WHEN DELIVERY MUST BE MADE BEFORE PAYMENT OF THE PRICE
It contain an exception: the rule is that the thing shall not be delivered
unless the price is paid; and the exception is that the thing must be delivered
though the price be not first paid, if a time for such payment has been fixed
in the contract.

ARTICLE 1525
MEANING OF UNPAID SELLER
-is one who has not been paid or tendered the whole price or who has
received a bill of exchange or other negotiable instrument as conditional
payment and the condition on which it was received has been broken by
reason of the dishonor of the instrument.
WHERE WHOLE OF THE PRICE HAS NOT BEEN PAID
1. TENDER OF PAYMENT OF BUYER
-bring an action subsequently for the price, which he has refused,
yet tender destroys the sellers lien. Accordingly, so far as concerns his rights
to the goods, he is not unpaid seller after the tender of price.
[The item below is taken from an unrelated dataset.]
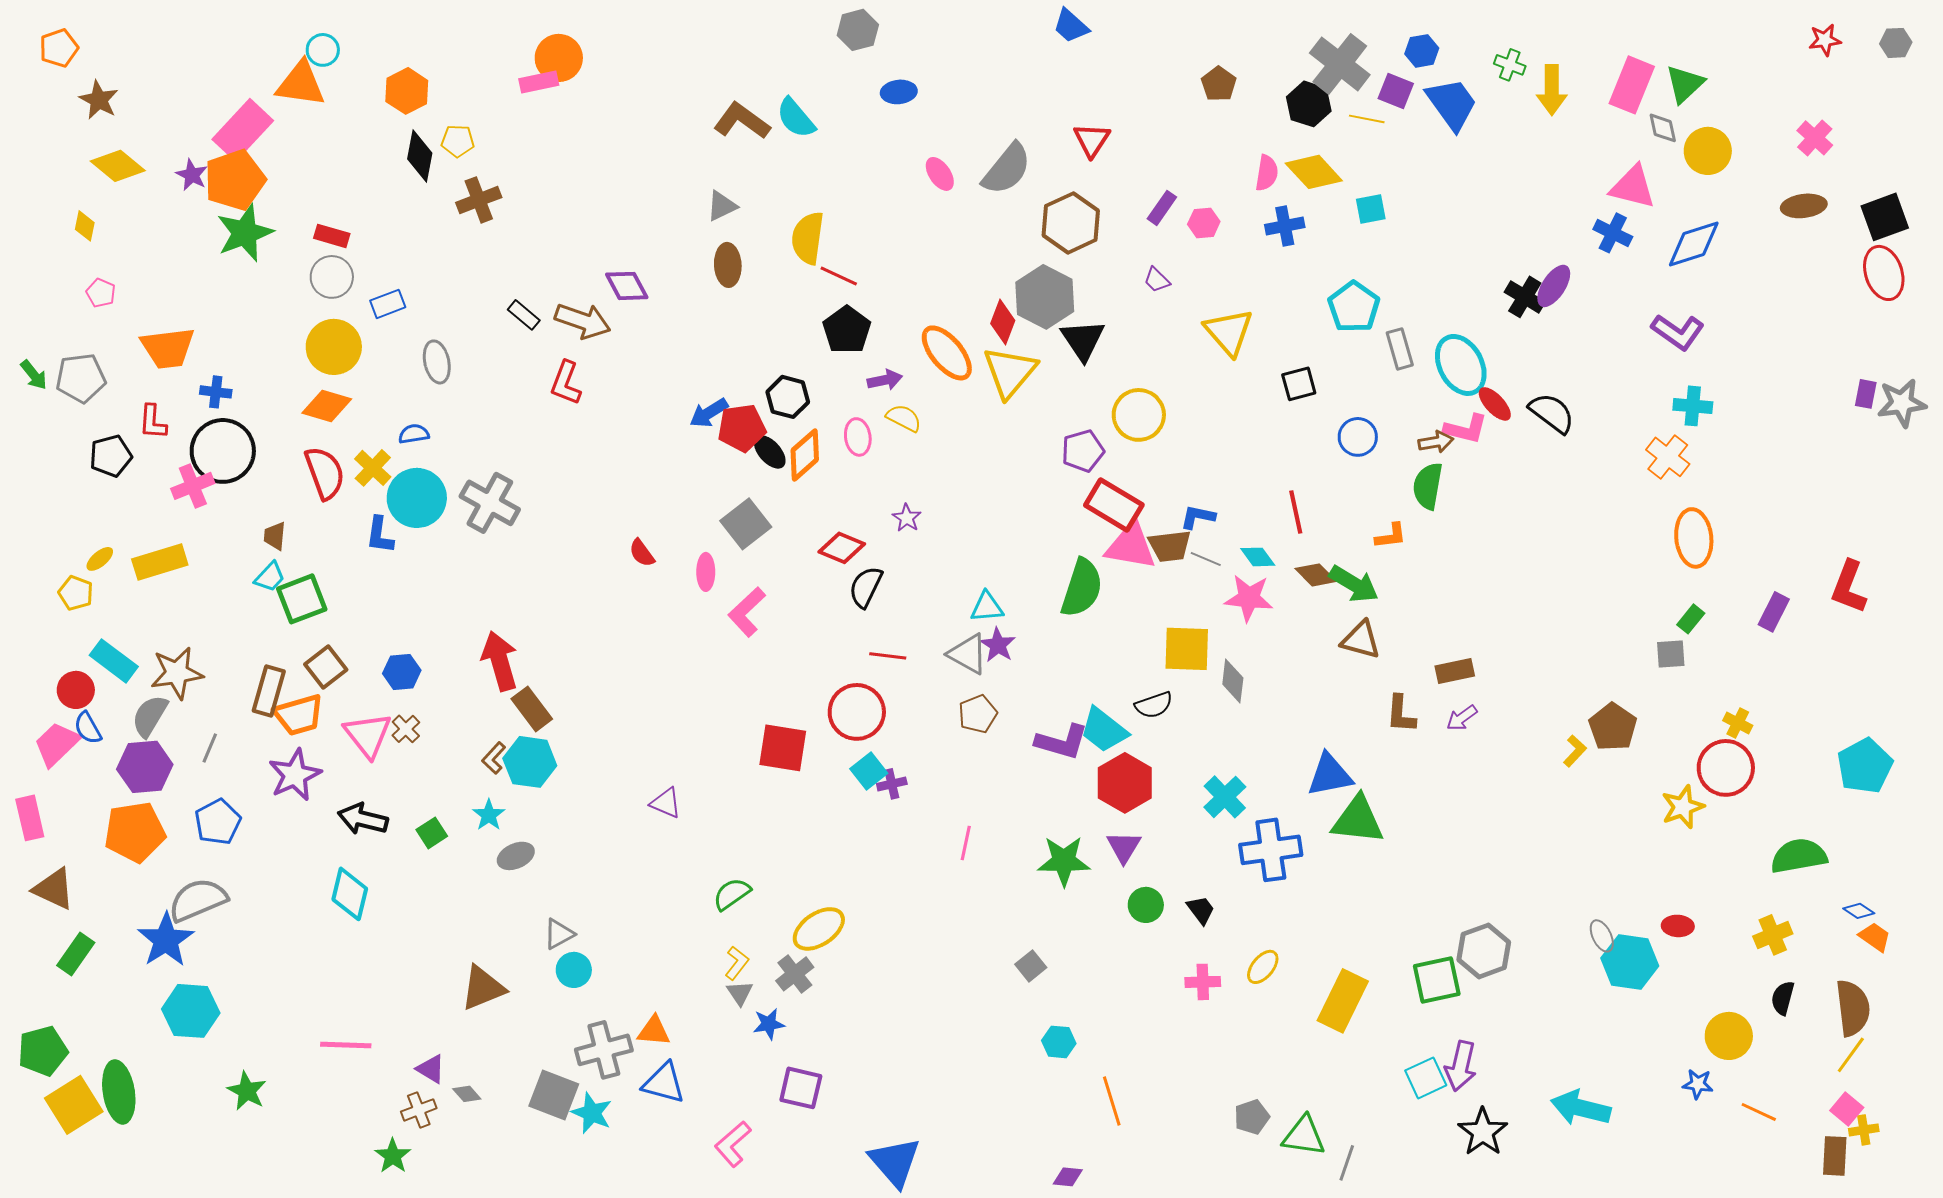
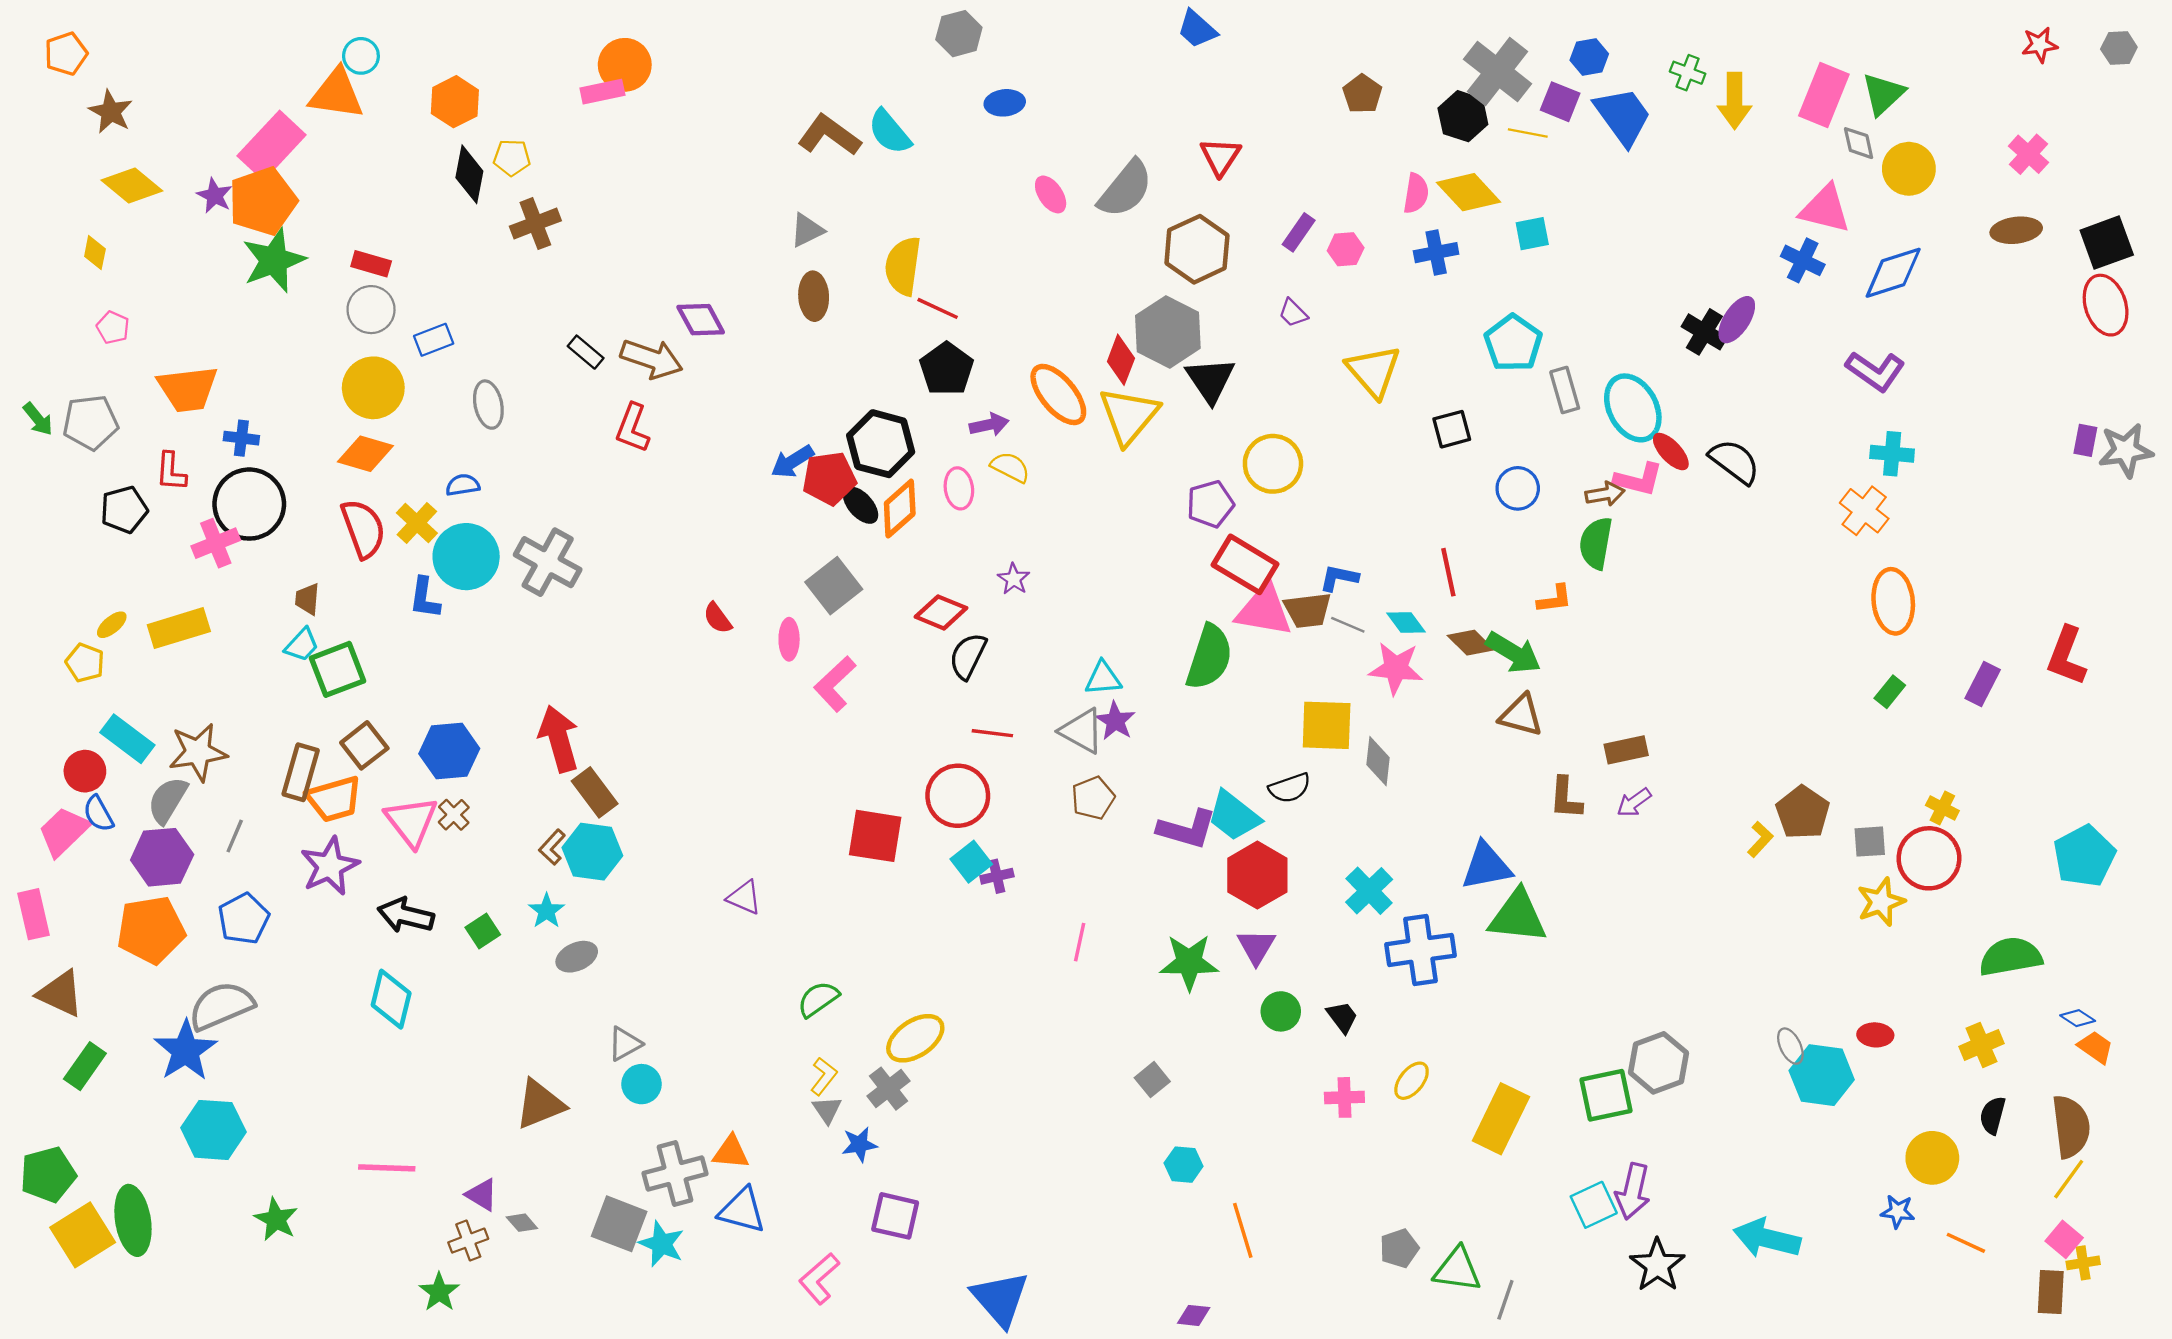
black hexagon: (788, 397) -> (881, 444), size x1.4
gray square: (1671, 654) -> (1870, 842), moved
blue hexagon: (402, 672) -> (449, 751), size x1.4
2. PAYMENT OF PART OF PRICE
-the seller remains an unpaid seller even if title has passed to the
buyer.
3. PAYMENT BY NEGOTIABLE INSTRUMENT
-the delivery of promissory notes payable to order, or bills of
exchange or other mercantile documents shall produce the effect of payment
only when they have been cashed or when through the fault of the creditor
they have been impaired
ARTICLE 1526
REMEDIES OF UNPAID SELLER
-if the unpaid seller still retains the ownership in the goods, he cannot
be said to have a lien (on his goods) but he does have, in addition to his
other remedies, right of withholding delivery.
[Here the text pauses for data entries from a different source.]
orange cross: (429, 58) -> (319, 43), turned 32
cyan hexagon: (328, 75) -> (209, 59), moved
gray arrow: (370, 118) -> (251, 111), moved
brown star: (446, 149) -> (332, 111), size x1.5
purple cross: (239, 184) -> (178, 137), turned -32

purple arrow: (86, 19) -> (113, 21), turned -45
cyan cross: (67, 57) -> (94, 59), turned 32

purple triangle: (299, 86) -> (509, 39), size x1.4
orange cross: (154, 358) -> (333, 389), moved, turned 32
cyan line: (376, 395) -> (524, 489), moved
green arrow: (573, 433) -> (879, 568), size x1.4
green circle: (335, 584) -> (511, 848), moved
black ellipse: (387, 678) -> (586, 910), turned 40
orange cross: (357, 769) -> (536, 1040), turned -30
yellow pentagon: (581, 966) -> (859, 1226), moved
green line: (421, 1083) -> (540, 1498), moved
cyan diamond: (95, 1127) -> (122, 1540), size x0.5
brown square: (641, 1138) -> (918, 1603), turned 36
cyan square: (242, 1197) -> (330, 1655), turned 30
BASIC RIGHTS OF UNPAID SELLER
-is allowed a lien and kindred remedies in inherent injustice of
depriving him of goods with which he has not finally parted where it is
evident that he has not been or will not be paid the price for them when it is
due.

ARTICLE 1527
WHEN UNPAID SELLERS POSSESSORY LIEN MAY BE EXERCISED
1. SALES WITHOUT STIPULATION AS TO CREDIT
-the seller binds himself to give the goods over to the buyer
without
receiving at that time payment for them. Where
there is stipulation as to
credit a period for payment of price has
been fixed in the contract. The
seller has always a lien upon
the goods which he sells until the payment or
tender of the entire
price.
2. EXPIRATION OF TERM OF CREDIT
-but if he fails to exercise his right until the term of credit has
expired
and the price becomes due, he loses the right which
he theretofore had.
3. INSOLVENCY OF THE BUYER
-this doctrine is applies only an application of a general principle
in the
law of contracts that when one party to a bilateral
contract is
incapacitated from performing his part of the
agreement, the other party
also is excused from performing his
part
ARTICLE 1528
LIEN NOT GENERALLY LOST BY PART DELIVERY
-if the part delivery of the goods is intended as symbolical
delivery of the
whole, and therefore, a waiver of any right of
retention as to remainder,
the lien is lost.

ARTICLE 1529
WHEN UNPAID SELLER LOSSES POSSESSORY LIEN
1. DELIVERY TO AGENT OR BAILEE OF BUYER
-it is true that the seller may stop the goods while on their way to
the
buyer after delivery to a bailee for the buyer but it cannot
be said that
the seller has still any lien upon him.
2. POSSESSION BY BUYER OR HIS AGENT
-it is plain that when the ownership is transferred the seller has
no lien
simply because he has no possession necessary for a
lien.
3. WAIVER OF LIEN
-the seller may lose his lien by express agreement to surrender
it. The
seller could no longer assert a lien.
ARTICLE 1530
RIGHT OF SELLER TO STOP GOODS IN TRANSITU
-he may resume possession of the goods while they are in transit,
when the buyer is or becomes insolvent. The right is exercised either by
obtaining actual possession of the goods or by giving notice of his claim to
the carrier or other bailee in possession.